Retype, without alteration, each line from the line containing "2026-07-31 12:06:00" to the final line of the records.

Transcribed page contents
- - - -

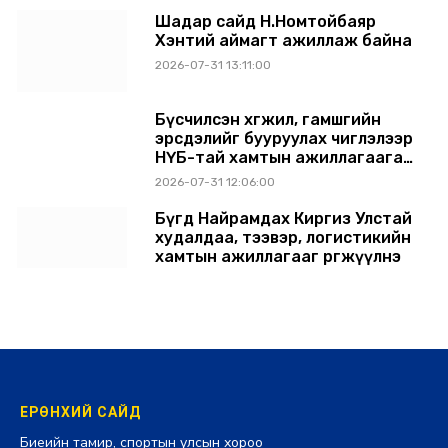
Шадар сайд Н.Номтойбаяр
Хэнтий аймагт ажиллаж байна
2026-07-31 13:11:00
Бүсчилсэн хөгжил, гамшгийн
эрсдэлийг бууруулах чиглэлээр
НҮБ-тай хамтын ажиллагаагаа
өргөжүүлэхээр санал солилцлоо
2026-07-31 12:06:00
Бүгд Найрамдах Киргиз Улстай
худалдаа, тээвэр, логистикийн
хамтын ажиллагааг өргөжүүлнэ
2026-07-30 14:17:00
ЕРӨНХИЙ САЙД
Биеийн тамир, спортын улсын хороо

- - - -

§ **Answer below**:
2026-07-31 12:06:00
Бүгд Найрамдах Киргиз Улстай
худалдаа, тээвэр, логистикийн
хамтын ажиллагааг өргөжүүлнэ
2026-07-30 14:17:00
ЕРӨНХИЙ САЙД
Биеийн тамир, спортын улсын хороо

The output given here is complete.